Set the directory under which RDDs are going to be checkpointed. The directory must be a HDFS path if running on a cluster.

isCheckpointed()

Return whether this RDD is checkpointed and materialized, either reliably or locally.

isEmpty()

Returns true if and only if the RDD contains no elements at all.

Note an RDD may be empty even when it has at least 1 partition.

 sc.parallelize([]).isEmpty()
 True
 sc.parallelize([1]).isEmpty()
 False

isLocallyCheckpointed()

Return whether this RDD is marked for local checkpointing.

Exposed for testing.

join(other, numPartitions=None)

Return an RDD containing all pairs of elements with matching keys in self and other.

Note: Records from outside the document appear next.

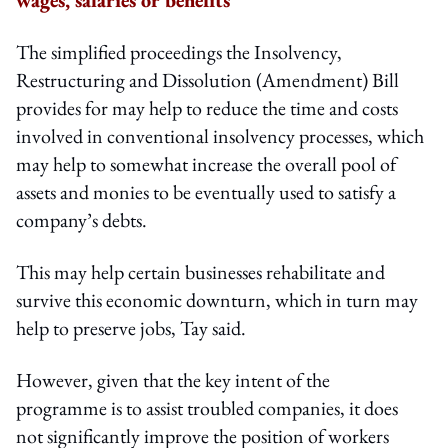
The simplified proceedings the Insolvency,
Restructuring and Dissolution (Amendment) Bill
provides for may help to reduce the time and costs
involved in conventional insolvency processes, which
may help to somewhat increase the overall pool of
assets and monies to be eventually used to satisfy a
company’s debts.
This may help certain businesses rehabilitate and
survive this economic downturn, which in turn may
help to preserve jobs, Tay said.
However, given that the key intent of the
programme is to assist troubled companies, it does
not significantly improve the position of workers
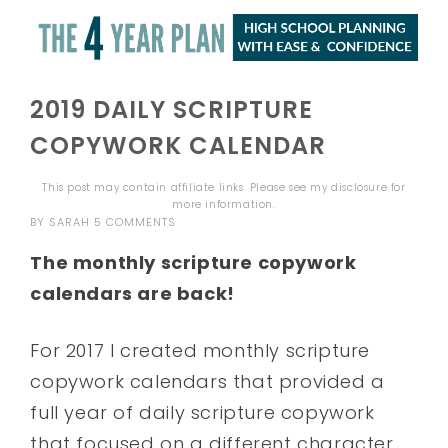
2019 DAILY SCRIPTURE
COPYWORK CALENDAR
This post may contain affiliate links. Please see my
disclosure
for
more information.
BY
SARAH
5 COMMENTS
The monthly scripture copywork
calendars are back!
For 2017 I created monthly scripture
copywork calendars that provided a
full year of daily scripture copywork
that focused on a different character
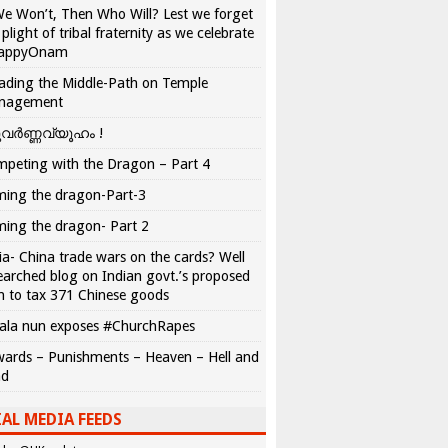
We Won’t, Then Who Will? Lest we forget
 plight of tribal fraternity as we celebrate
appyOnam
ading the Middle-Path on Temple
nagement
വർണ്ണവ്യൂഹം !
peting with the Dragon – Part 4
ing the dragon-Part-3
ing the dragon- Part 2
ia- China trade wars on the cards? Well
earched blog on Indian govt.’s proposed
n to tax 371 Chinese goods
ala nun exposes #ChurchRapes
ards – Punishments – Heaven – Hell and
ad
AL MEDIA FEEDS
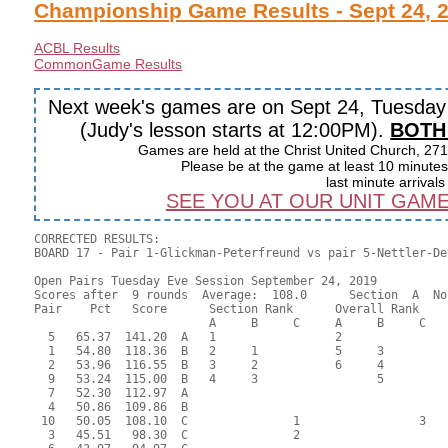
Championship Game Results - Sept 24, 
ACBL Results
CommonGame Results
Next week's games are on Sept 24, Tuesda
(Judy's lesson starts at 12:00PM).
BOTH
Games are held at the Christ United Church, 271
Please be at the game at least 10 minutes 
last minute arrival
SEE YOU AT OUR UNIT GAME ON
CORRECTED RESULTS:

BOARD 17 - Pair 1-Glickman-Peterfreund vs pair 5-Nettler-De
Open Pairs Tuesday Eve Session September 24, 2019

Scores after  9 rounds  Average:  108.0      Section  A  No
Pair    Pct   Score      Section Rank      Overall Rank    
                         A     B     C     A     B     C  

  5   65.37  141.20  A   1                 2               
  1   54.80  118.36  B   2     1           5     3         
  2   53.96  116.55  B   3     2           6     4         
  9   53.24  115.00  B   4     3                 5         
  7   52.30  112.97  A                                     
  4   50.86  109.86  B                                     
 10   50.05  108.10  C               1                 3   
  3   45.51   98.30  C               2                     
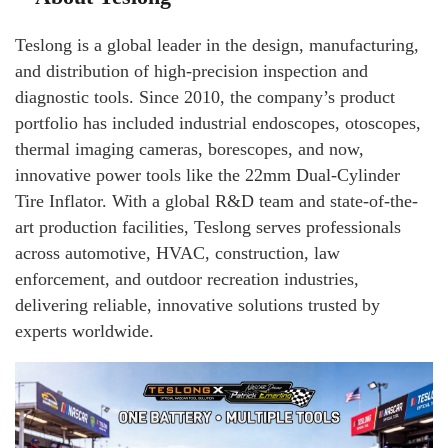
Teslong is a global leader in the design, manufacturing,
and distribution of high-precision inspection and
diagnostic tools. Since 2010, the company’s product
portfolio has included industrial endoscopes, otoscopes,
thermal imaging cameras, borescopes, and now,
innovative power tools like the 22mm Dual-Cylinder
Tire Inflator. With a global R&D team and state-of-the-
art production facilities, Teslong serves professionals
across automotive, HVAC, construction, law
enforcement, and outdoor recreation industries,
delivering reliable, innovative solutions trusted by
experts worldwide.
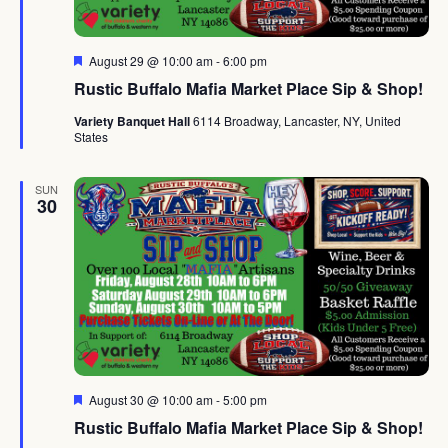
Featured
August 29 @ 10:00 am
-
6:00 pm
Rustic Buffalo Mafia Market Place Sip & Shop!
Variety Banquet Hall
6114 Broadway, Lancaster, NY, United
States
SUN
30
Featured
August 30 @ 10:00 am
-
5:00 pm
Rustic Buffalo Mafia Market Place Sip & Shop!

Each pair of elements will be returned as a (k, (v1, v2)) tuple, where (k, v1) is in self and (k, v2) is in other.

Performs a hash join across the cluster.

 x = sc.parallelize([("a", 1), ("b", 4)])
 y = sc.parallelize([("a", 2), ("a", 3)])
 sorted(x.join(y).collect())
 [('a', (1, 2)), ('a', (1, 3))]

keyBy(f)

Creates tuples of the elements in this RDD by applying f.

 x = sc.parallelize(range(0,3)).keyBy(lambda x: x*x)
 y = sc.parallelize(zip(range(0,5), range(0,5)))
 [(x, list(map(list, y))) for x, y in sorted(x.cogroup(y).collect())]
 [(0, [[0], [0]]), (1, [[1], [1]]), (2, [[], [2]]), (3, [[], [3]]), (4, [[2], [4]])]

keys()

Return an RDD with the keys of each tuple.

 m = sc.parallelize([(1, 2), (3, 4)]).keys()
 m.collect()
 [1, 3]

leftOuterJoin(other, numPartitions=None)

Perform a left outer join of self and other.

For each element (k, v) in self, the resulting RDD will either contain all pairs (k, (v, w)) for w in other, or the pair (k, (v, None)) if no elements in other have key k.

Hash-partitions the resulting RDD into the given number of partitions.

 x = sc.parallelize([("a", 1), ("b", 4)])
 y = sc.parallelize([("a", 2)])
 sorted(x.leftOuterJoin(y).collect())
 [('a', (1, 2)), ('b', (4, None))]

localCheckpoint()

Mark this RDD for local checkpointing using Spark’s existing caching layer.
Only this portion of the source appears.